*The problem:* Set the data down again, exactly as it reads, but without the pictures.

*Material for this exercise:*
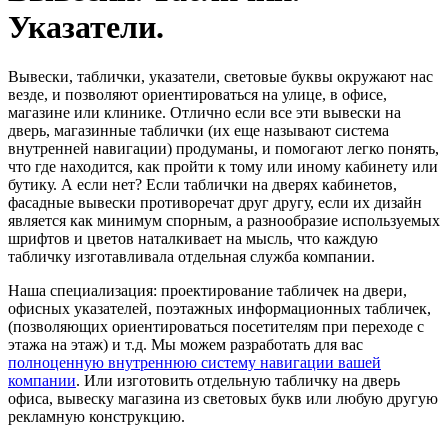
Указатели.
Вывески, таблички, указатели, световые буквы окружают нас
везде, и позволяют ориентироваться на улице, в офисе,
магазине или клинике. Отлично если все эти вывески на
дверь, магазинные таблички (их еще называют система
внутренней навигации) продуманы, и помогают легко понять,
что где находится, как пройти к тому или иному кабинету или
бутику. А если нет? Если таблички на дверях кабинетов,
фасадные вывески противоречат друг другу, если их дизайн
является как минимум спорным, а разнообразие используемых
шрифтов и цветов наталкивает на мысль, что каждую
табличку изготавливала отдельная служба компании.
Наша специализация: проектирование табличек на двери,
офисных указателей, поэтажных информационных табличек,
(позволяющих ориентироваться посетителям при переходе с
этажа на этаж) и т.д. Мы можем разработать для вас
полноценную внутреннюю систему навигации вашей
компании
. Или изготовить отдельную табличку на дверь
офиса, вывеску магазина из световых букв или любую другую
рекламную конструкцию.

*Exercise output:*
Указатели.
Вывески, таблички, указатели, световые буквы окружают нас
везде, и позволяют ориентироваться на улице, в офисе,
магазине или клинике. Отлично если все эти вывески на
дверь, магазинные таблички (их еще называют система
внутренней навигации) продуманы, и помогают легко понять,
что где находится, как пройти к тому или иному кабинету или
бутику. А если нет? Если таблички на дверях кабинетов,
фасадные вывески противоречат друг другу, если их дизайн
является как минимум спорным, а разнообразие используемых
шрифтов и цветов наталкивает на мысль, что каждую
табличку изготавливала отдельная служба компании.
Наша специализация: проектирование табличек на двери,
офисных указателей, поэтажных информационных табличек,
(позволяющих ориентироваться посетителям при переходе с
этажа на этаж) и т.д. Мы можем разработать для вас
полноценную внутреннюю систему навигации вашей
компании
. Или изготовить отдельную табличку на дверь
офиса, вывеску магазина из световых букв или любую другую
рекламную конструкцию.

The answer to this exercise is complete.